|Systematic (IUPAC) name|
|Trade names||Apo-Hydroxyurea, Droxia, Hydrea|
|Licence data||EMA: , US FDA:|
|Pregnancy cat.||D (AU) D (US)|
|Legal status||Prescription Only (S4) (AU) ℞-only (CA) POM (UK) ℞-only (US)|
|Metabolism||Hepatic (to CO2 and urea)|
|Excretion||Renal and lungs|
|Mol. mass||76.0547 g/mol|
|(what is this?)|
Hydroxycarbamide (INN, BAN) or hydroxyurea (USAN, this generic name is also in common usage in Australia. Brand names include Hydrea and Droxia) is an antineoplastic drug, first synthesized in 1869, used in myeloproliferative disorders, specifically polycythemia vera and essential thrombocythemia. It is also used to reduce the rate of painful attacks in sickle-cell disease and has antiretroviral properties in diseases such as AIDS.
Mechanism of action
Hydroxycarbamide decreases the production of deoxyribonucleotides via inhibition of the enzyme ribonucleotide reductase by scavenging tyrosyl free radicals as they are involved in the reduction NDPs.
In the treatment of sickle-cell disease, hydroxycarbamide increases the concentration of fetal hemoglobin. The precise mechanism of action is not yet clear, but it appears that hydroxycarbamide increases nitric oxide levels, causing soluble guanylyl cyclase activation with a resultant rise in cyclic GMP, and the activation of gamma globin chain synthesis necessary for fetal hemoglobin production (which inhibits the formation of sickle hemoglobin aggregates). A few red cell clones called F cells are progeny of a small pool of immature committed erythroid precursors (BFU-e) that retain the ability to produce HbF. .

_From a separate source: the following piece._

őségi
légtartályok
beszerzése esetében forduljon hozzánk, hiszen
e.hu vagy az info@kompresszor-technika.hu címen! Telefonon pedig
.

Hydroxycarbamide is used for the following indications:
- Myeloproliferative disease (primarily polycythemia vera and essential thrombocytosis). It has been found to be superior to anagrelide for the control of ET.
- Sickle-cell disease (breaks down cells that are prone to sickle, as well as increasing fetal hemoglobin content)

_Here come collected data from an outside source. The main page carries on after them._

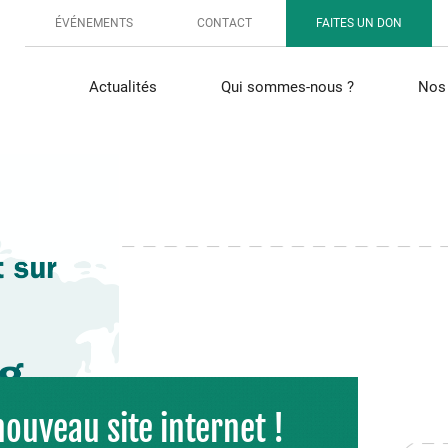
ÉVÉNEMENTS
CONTACT
FAITES UN DON
Actualités
Qui sommes-nous ?
Nos 
ouveau site internet !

- AIDS as an adjunct to ddI in combination antiretroviral therapies
- Second line treatment for psoriasis (slows down the rapid division of skin cells)
- Systemic mastocytosis
- Chronic myelogenous leukemia (largely replaced by imatinib, but still in use for its cost-effectiveness)
- Biochemical research as a DNA replication inhibitor that causes deoxyribonucleotide depletion and results in DNA double strand breaks near replication forks (see DNA repair)
The dose depends on the indication, but tends to be 500 milligrams once a day when treatment is initiated. In myeloproliferative disease, further increases are determined by the response of the cell count and whether myelosuppression (decreased production of other blood cells) develops.
In sickle-cell disease, the initial daily dose is 15 mg per kilogram body weight (or less in reduced kidney function); after two weeks, a fall in the hemoglobin and platelet count and an increase in MCV (mean corpuscular volume) (size of the red blood cells) is to be expected. The dose is then increased every two weeks with monitoring of the full blood count until the dose is either 35 mg/kg or cytopenias develop.
Reported side-effects are: drowsiness, nausea, vomiting and diarrhea, constipation, mucositis, anorexia, stomatitis, bone marrow toxicity (dose-limiting toxicity; may take 7–21 days to recover after the drug has been discontinued), alopecia (hair loss), skin changes, abnormal liver enzymes, creatinine and blood urea nitrogen.
Due to its effect on the bone marrow, regular monitoring of the full blood count is vital, as well as early response to possible infections. In addition, renal function, uric acid and electrolytes, as well as liver enzymes, are commonly checked. Moreover, because of this, severe anemia and neutropenia are contradicted.
Hydroxycarbamide has been used primarily for the treatment of myeloproliferative diseases, which has an inherent risk of transforming to acute myeloid leukemia. There has been a longstanding concern that hydroxycarbamide itself carries a leukemia risk, but large studies have shown that the risk is either absent or very small. Nevertheless, it has been a barrier for its wider use in patients with sickle-cell disease.
Hydroxyurea was first synthesized in 1869 by Dresler and Stein from hydroxylamine and hydrogen cyanate; the industrial process is analogous. Hydroxyurea may also be synthesized by reaction of ethyl carbamate with hydroxylamine; hydroxylamine displaces the ester to give the amide.
Hydroxyurea has been reported as endogenous in human blood plasma at concentrations of approximately 30 to 200 ng/mL.